Over the next few weeks, my amazement at my miraculously acquired fluency settled into acceptance, and I decided it was time to put my skills to use. I was already connected to a bunch of linguists through mailing lists, social media, work, and conferences, so it wasn’t difficult to plug into the German translating scene. I dug deep into online literary forums and looked up obscure German novels at the Goethe-Institut and British Library. I followed specialists in the field on Twitter. I emailed writers and joined reading groups. At all times, I kept my antennae up. Then, I found it. A slim volume, 150 pages, written by a forty-five-year-old poet based in Berlin. It was called The Quiet of the Songbird.

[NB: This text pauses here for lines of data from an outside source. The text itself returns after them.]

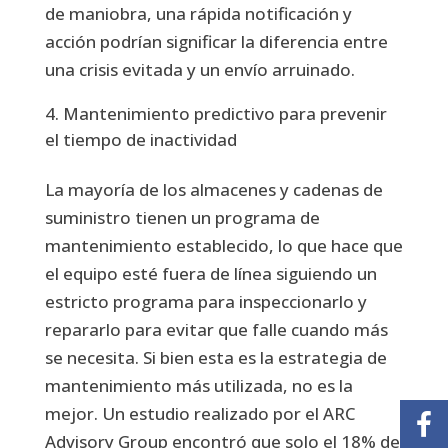
de maniobra, una rápida notificación y
acción podrían significar la diferencia entre
una crisis evitada y un envío arruinado.
Mantenimiento predictivo para prevenir
el tiempo de inactividad
La mayoría de los almacenes y cadenas de
suministro tienen un programa de
mantenimiento establecido, lo que hace que
el equipo esté fuera de línea siguiendo un
estricto programa para inspeccionarlo y
repararlo para evitar que falle cuando más
se necesita. Si bien esta es la estrategia de
mantenimiento más utilizada, no es la
mejor. Un estudio realizado por el ARC
Advisory Group encontró que solo el 18% de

In the novel, the protagonist, shortly after being rejected by his lover, retreats into the forest and turns into a bird. Here, the other birds teach him their language. Bird language was a complex dialect, meticulously worked over by the writer. It was a tongue both make-believe and completely decipherable (to the German speaker), incredibly vast in scope, with words for sounds and objects, colors and entities so subtle that we humans hadn’t bothered to put names to them. Also, the language used only the present tense, but in a way that enhanced rather than diminished communication. The man, by living among the birds and learning their language, discovers an entirely new way of being. Eventually, when he’s returned to his human form, he finds that his personality has changed completely. The new language has rendered him more fully in the moment yet with an instinctive drive on how best to meet his primary needs. His ex-lover sees the change and begs for him back, but the man has had a burst of clarity about the previously skewed nature of his desire for her and walks away.

The novel hadn’t made a massive splash in Germany, but those who liked it loved it, and when I read it, I knew two things straightaway: that it would, in fact, resonate deeply with English readers and that I was the perfect person to translate it. The strangeness of the novel and the wildness of its premise excited me, and the invented bird language was so expansive that it allowed for a flexibility in translation in which, while staying loyal to the text, I could nonetheless bring out what I felt were the language’s strengths through subtle emphases and rearrangements. I couldn’t wait to get started, and for the next several months was deeply immersed in the world of this novel. I began when the first daffodils of spring were starting to raise their yellow ears, and by the time the leaves on the tree outside my window turned auburn, I was ready to send it out to agents. Immediately, there was interest, and then, after a much longer process than I’d imagined, the book was signed up by a prestigious publishing house. Then, after several back-and-forths of editing and proofing, Songbird was finally published. It was met with rave reviews.

Now, not many people pay attention to the translator’s name on a book’s cover, even when it does well. Almost all the reviews and opinion pieces featured only the writer and publisher. But nonetheless, once the book was out there, a steady stream of emails started trickling into my inbox. Publishers wrote to ask whether I had any other translations, and writers and fellow translators inquired about my interest in collaboration. I shared some of my Urdu short story translations with the publishers then—most of which had been hiding in my drawer unseen or else been instantly rejected. But now these projects, too, were swiftly accepted, published, and celebrated. More and more, people started paying attention to me, wanting to chat, inviting me to events and discussions. I found myself on the other side of the same kinds of panels that I used to attend so assiduously in the past, speaking about obscure, complex shit like the intricacies of translating bird language or the imperialist undertones behind the industry’s disregard for Urdu literature. And they listened, when I spoke, with wide eyes and sympathetic nods. My thoughts were suddenly “compelling” and “urgent,” and afterward, people would come up to me and give me compliments and ask me questions and sometimes even have me sign books.